*** Block opens ***

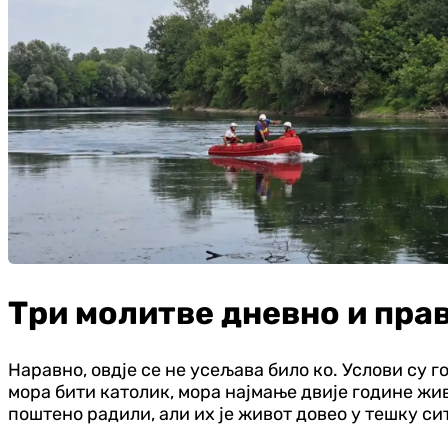
Три молитве дневно и пра
Наравно, овдје се не усељава било ко. Услови су 
мора бити католик, мора најмање двије године живј
поштено радили, али их је живот довео у тешку си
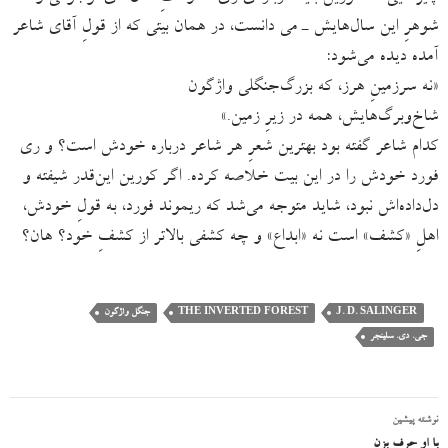
شوهرِ این سال‌هایش ـ می دانست، در همان بیتی که از قولِ آقای شاعر
آمده دیده می‌شود:
«نه سرزمینِ هرز، که بزرگ‌جنگلی واژگون
شاخ‌و‌برگ‌هایش، همه در زیرِ زمین.»
کدام شاعر گفته بود بهترین شعرِ هر شاعر درباره خودش است؟ و ری
فورد خودش را در این بیت خلاصه کرده. اگر کورین این‌قدر شیفته و
دل‌داده‌اش نبود، شاید متوجه می‌شد که ریموند فورد، به قولِ خودش،
اهلِ «کشف» است نه «ابداع» و چه کشفی بالاتر از کشفِ خود؟ هان؟
J. D. SALINGER
THE INVERTED FOREST
جنگل واژگون
جی. دی. سلینجر
نوشته پیشین
با او حرف بزن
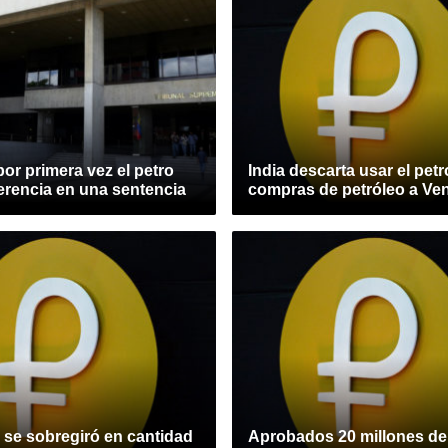
or primera vez el petro
India descarta usar el pet
erencia en una sentencia
compras de petróleo a Ve
 se sobregiró en cantidad
Aprobados 20 millones de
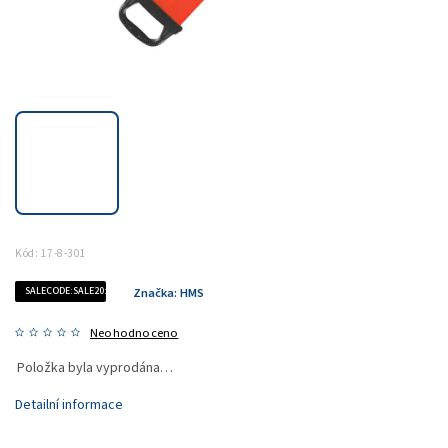
Kód:
17-8-301
SALECODE:SALE20:20:%
Značka:
HMS
Neohodnoceno
Položka byla vyprodána…
Detailní informace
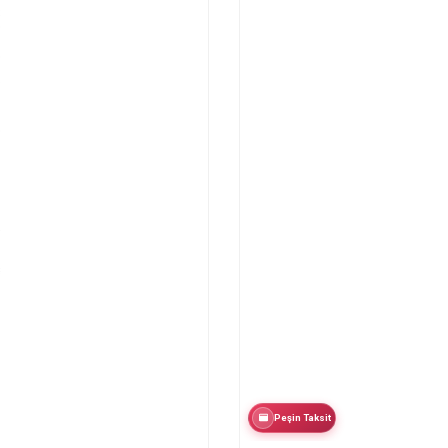
Peşin Taksit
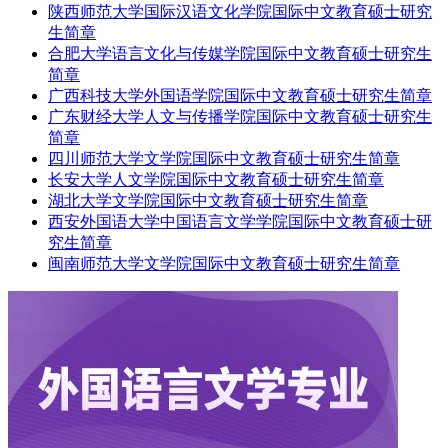
陕西师范大学国际汉语文化学院国际中文教育硕士研究
生简章
合肥大学语言文化与传媒学院国际中文教育硕士研究生
简章
广西科技大学外国语学院国际中文教育硕士研究生简章
广东财经大学人文与传播学院国际中文教育硕士研究生
简章
四川师范大学文学院国际中文教育硕士研究生简章
长安大学人文学院国际中文教育硕士研究生简章
湖北大学文学院国际中文教育硕士研究生简章
西安外国语大学中国语言文学学院国际中文教育硕士研
究生简章
闽南师范大学文学院国际中文教育硕士研究生简章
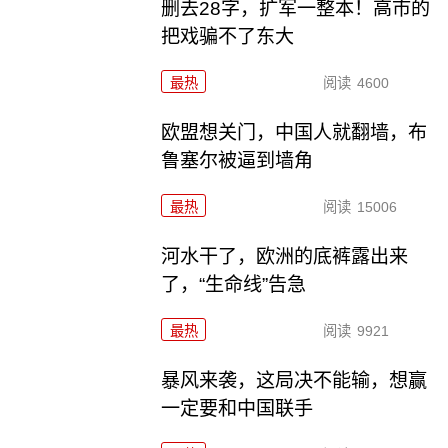
删去28字，扩军一整本！高市的
把戏骗不了东大
最热
阅读
4600
欧盟想关门，中国人就翻墙，布
鲁塞尔被逼到墙角
最热
阅读
15006
河水干了，欧洲的底裤露出来
了，“生命线”告急
最热
阅读
9921
暴风来袭，这局决不能输，想赢
一定要和中国联手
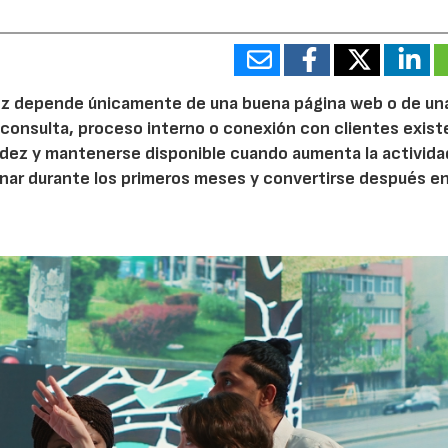
 vez depende únicamente de una buena página web o de un
 consulta, proceso interno o conexión con clientes exist
idez y mantenerse disponible cuando aumenta la activida
nar durante los primeros meses y convertirse después e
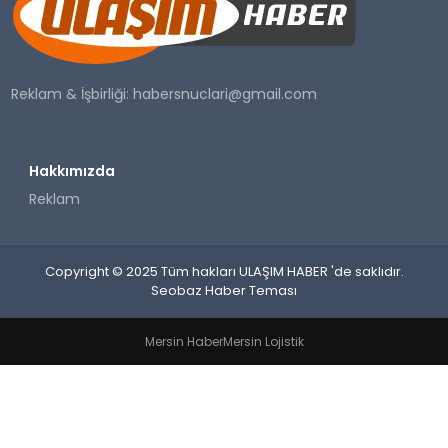
SAĞLIK
YAŞAM
Reklam & İşbirliği:
habersnuclari@gmail.com
Hakkımızda
Reklam
Copyright © 2025 Tüm hakları ULAŞIM HABER 'de saklıdır.
Seobaz Haber Teması
Mersin Haber
Mersin Lojistik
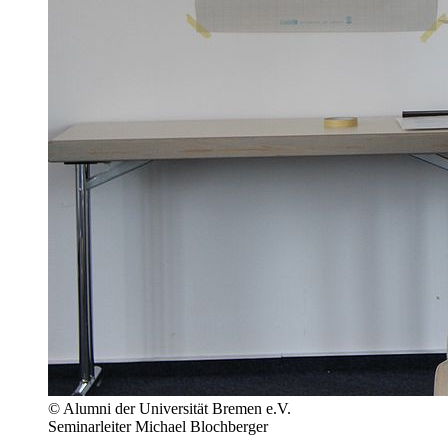
© Alumni der Universität Bremen e.V.
Seminarleiter Michael Blochberger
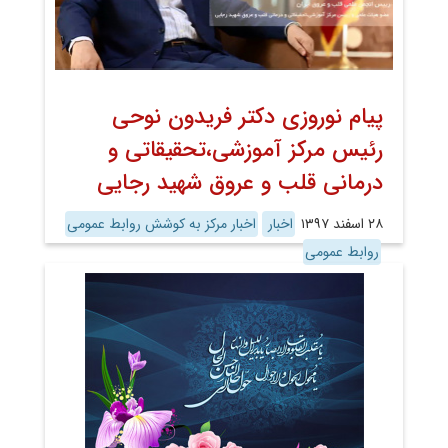
پیام نوروزی دکتر فریدون نوحی
رئیس مرکز آموزشی،تحقیقاتی و
درمانی قلب و عروق شهید رجایی
۲۸ اسفند ۱۳۹۷
اخبار
اخبار مرکز به کوشش روابط عمومی
روابط عمومی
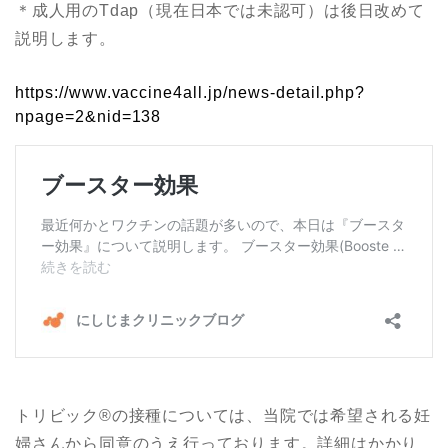
＊成人用のTdap（現在日本では未認可）は後日改めて
説明します。
https://www.vaccine4all.jp/news-detail.php?
npage=2&nid=138
トリビック®︎の接種については、当院では希望される妊
婦さんから同意のうえ行っております。詳細はかかり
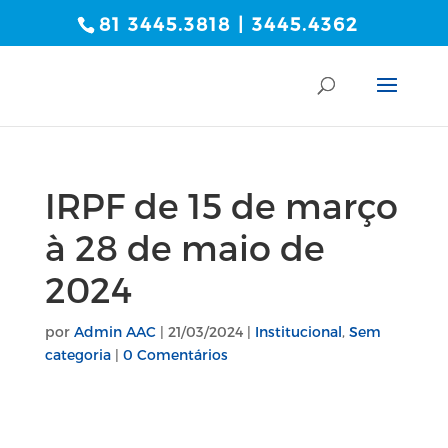
81 3445.3818 | 3445.4362
IRPF de 15 de março
à 28 de maio de
2024
por
Admin AAC
|
21/03/2024
|
Institucional
,
Sem
categoria
|
0 Comentários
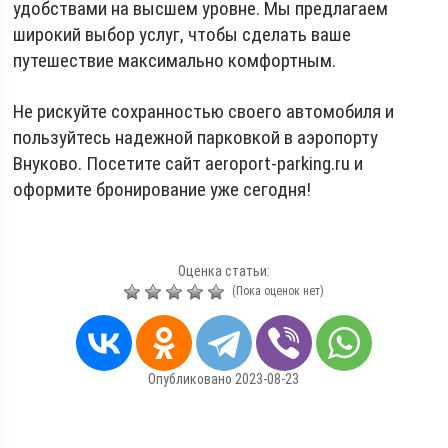
удобствами на высшем уровне. Мы предлагаем
широкий выбор услуг, чтобы сделать ваше
путешествие максимально комфортным.
Не рискуйте сохранностью своего автомобиля и
пользуйтесь надежной парковкой в аэропорту
Внуково. Посетите сайт aeroport-parking.ru и
оформите бронирование уже сегодня!
Оценка статьи:
(Пока оценок нет)
Опубликовано 2023-08-23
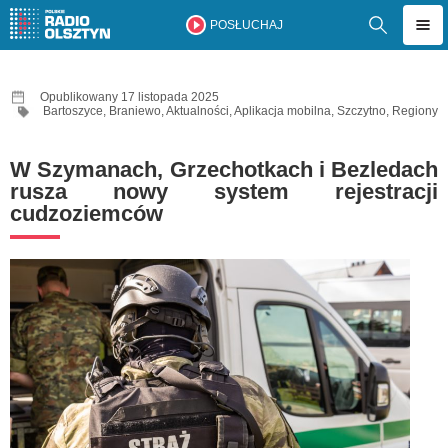
POSŁUCHAJ
Opublikowany 17 listopada 2025
Bartoszyce
,
Braniewo
,
Aktualności
,
Aplikacja mobilna
,
Szczytno
,
Regiony
W Szymanach, Grzechotkach i Bezledach
rusza nowy system rejestracji
cudzoziemców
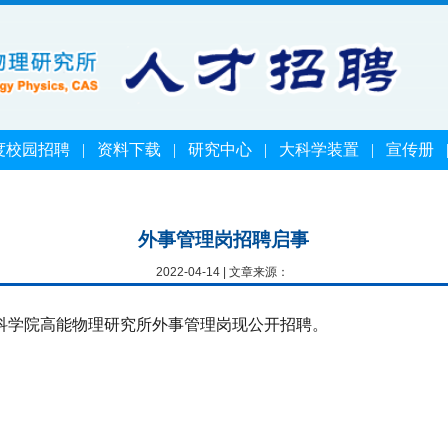
度校园招聘
|
资料下载
|
研究中心
|
大科学装置
|
宣传册
外事管理岗招聘启事
2022-04-14 | 文章来源：
科学院高能物理研究所外事管理岗现公开招聘。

*** Block closes ***

# [REQUIREMENT]
Working from the records above, set down word for word everything from the line containing "广东财经大学人文与传播学院国际中文教育硕士研究生" down to the line containing "npage=2&nid=138", ends included, minus the pictures.

# [RESULT FOR THIS EXERCISE]
广东财经大学人文与传播学院国际中文教育硕士研究生
简章
四川师范大学文学院国际中文教育硕士研究生简章
长安大学人文学院国际中文教育硕士研究生简章
湖北大学文学院国际中文教育硕士研究生简章
西安外国语大学中国语言文学学院国际中文教育硕士研
究生简章
闽南师范大学文学院国际中文教育硕士研究生简章
删去28字，扩军一整本！高市的
把戏骗不了东大
最热
阅读
4600
欧盟想关门，中国人就翻墙，布
鲁塞尔被逼到墙角
最热
阅读
15006
河水干了，欧洲的底裤露出来
了，“生命线”告急
最热
阅读
9921
暴风来袭，这局决不能输，想赢
一定要和中国联手
 vez depende únicamente de una buena página web o de un
 consulta, proceso interno o conexión con clientes exist
idez y mantenerse disponible cuando aumenta la activida
nar durante los primeros meses y convertirse después e
SAĞLIK
YAŞAM
Reklam & İşbirliği:
habersnuclari@gmail.com
Hakkımızda
Reklam
Copyright © 2025 Tüm hakları ULAŞIM HABER 'de saklıdır.
Seobaz Haber Teması
Mersin Haber
Mersin Lojistik
© Alumni der Universität Bremen e.V.
Seminarleiter Michael Blochberger
پیام نوروزی دکتر فریدون نوحی
رئیس مرکز آموزشی،تحقیقاتی و
درمانی قلب و عروق شهید رجایی
۲۸ اسفند ۱۳۹۷
اخبار
اخبار مرکز به کوشش روابط عمومی
روابط عمومی
＊成人用のTdap（現在日本では未認可）は後日改めて
説明します。
https://www.vaccine4all.jp/news-detail.php?
npage=2&nid=138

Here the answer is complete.